Bob Asmussen: Animals at Allerton are ready for their close-ups

Jun. 6—Here is a phrase you don't read often: Thanks to the pandemic ...

But I can complete the sentence with a positive spin: Thanks to the pandemic, you know what your favorite Allerton Park owl is having for lunch.

Or ...

Thanks to the pandemic, you can watch a mama deer lead her kids across a stream.

When most everything at Allerton Park and Retreat Center near Monticello was shut down because of COVID-19, natural areas manager Alex Lourash came up with an idea.

If the public couldn't commune with nature, Lourash would bring nature to the public.

"Kind of bringing the park to the people at home," he said.

Since the start of the pandemic, Lourash and the folks at Allerton have been keeping hidden cameras running, capturing some amazing footage in the process.

"I put a short video together, and it kind of snowballed from there," Lourash said. "It got more and more attention and shares and likes."

Last year, the cameras caught a local bobcat on tape. Better at Allerton, where they are used to critters, than, say, in your backyard.

Lourash has been at Allerton since 2016. The videos, which are available on the park's Facebook page (@AllertonPark), aren't live footage. That would be tedious to watch and very low on the excite-o-meter.

Lourash does the hard part. He takes the SD cards out of the cameras and puts them on a computer to view.

"We check them once a week," he said. "We go and swap the cards and put a new card in."

The cards go back to the office, where the footage is uploaded and edited.

"We keep the good stuff," Lourash said. "There might be 200 clips in a week, and we keep 10 to 15."

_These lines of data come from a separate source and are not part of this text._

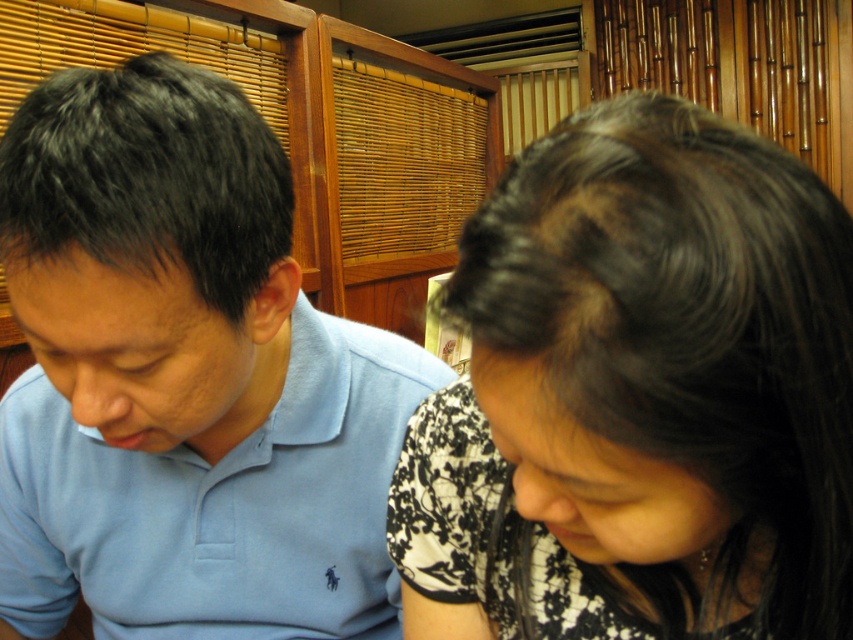 Does black floral shirt at upper right appear on the left side of light blue cotton polo shirt at left?

Incorrect, black floral shirt at upper right is not on the left side of light blue cotton polo shirt at left.

You are a GUI agent. You are given a task and a screenshot of the screen. Output one action in this format:
    pyautogui.click(x=<x>, y=<y>)
    Task: Click on the black floral shirt at upper right
    The image size is (853, 640).
    Given the screenshot: What is the action you would take?
    pyautogui.click(x=639, y=396)

This screenshot has width=853, height=640. Identify the location of black floral shirt at upper right. (639, 396). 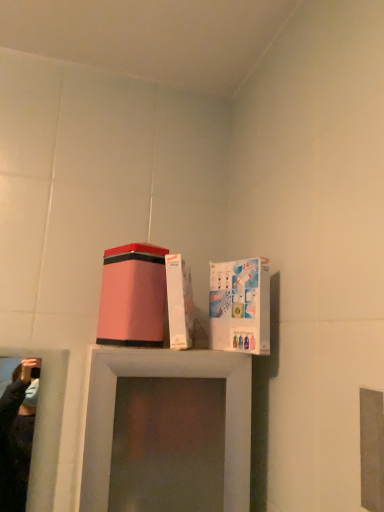 Question: Is matte pink box at center turned away from white glossy cardboard box at upper right?

Choices:
 (A) yes
 (B) no

Answer: (B)

Question: Are matte pink box at center and white glossy cardboard box at upper right making contact?

Choices:
 (A) no
 (B) yes

Answer: (A)

Question: From the image's perspective, is matte pink box at center located beneath white glossy cardboard box at upper right?

Choices:
 (A) no
 (B) yes

Answer: (A)

Question: From a real-world perspective, is matte pink box at center over white glossy cardboard box at upper right?

Choices:
 (A) no
 (B) yes

Answer: (B)

Question: Can you confirm if matte pink box at center is shorter than white glossy cardboard box at upper right?

Choices:
 (A) yes
 (B) no

Answer: (A)

Question: Are matte pink box at center and white glossy cardboard box at upper right far apart?

Choices:
 (A) no
 (B) yes

Answer: (A)

Question: Is white glossy cardboard box at upper right far away from matte pink box at center?

Choices:
 (A) no
 (B) yes

Answer: (A)

Question: Is white glossy cardboard box at upper right wider than matte pink box at center?

Choices:
 (A) no
 (B) yes

Answer: (A)

Question: Is white glossy cardboard box at upper right thinner than matte pink box at center?

Choices:
 (A) yes
 (B) no

Answer: (A)

Question: Considering the relative positions of white glossy cardboard box at upper right and matte pink box at center in the image provided, is white glossy cardboard box at upper right behind matte pink box at center?

Choices:
 (A) yes
 (B) no

Answer: (B)

Question: Can matte pink box at center be found inside white glossy cardboard box at upper right?

Choices:
 (A) yes
 (B) no

Answer: (B)

Question: Can we say white glossy cardboard box at upper right lies outside matte pink box at center?

Choices:
 (A) yes
 (B) no

Answer: (A)

Question: Is point (230, 271) closer or farther from the camera than point (137, 268)?

Choices:
 (A) farther
 (B) closer

Answer: (A)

After a few months, the footage is compiled into three- to five-minute videos.

"Through a night, I could get 100 videos of a raccoon going back and forth, but people don't want to see a five-minute video of a raccoon walking back and forth," Lourash said.

The cameras are activated by movement. Once started, the videos go 20 or 30 seconds.

The animals don't totally ignore the cameras. Woodpeckers check them out. Raccoons like to smell them. So do deer.

What you will see

The videos are from the creek, woodpecker nests, cavities used by groundhogs, etc.

The videos are dispersed to the appropriate Facebook page. One of an owl finding food went on the Allerton Park Bird Club site (@AllertonBird Club).

"It's not gruesome, but it's definitely eye-opening," Lourash said.

Since the start of the videos, Lourash said they have been viewed more than a half-million times. That's good for the park.

"It just gets the community involved," Lourash said. "It gives you an actual understanding of how many actual animals live in Allerton that you don't normally see when you are out walking around.

"I think it's all positive."

Unless you are a squirrel taking a nap losing the right to privacy. They will get over it.

The tools

All the cameras are hidden off the trail for security purposes.

The cameras are the size of two fists. They each cost about $150.

Lourash is open to more video ideas.

"We've been looking hard for a fox den the past couple of years," he said. "River otters. We're always thinking of the next cool thing we can get videos of."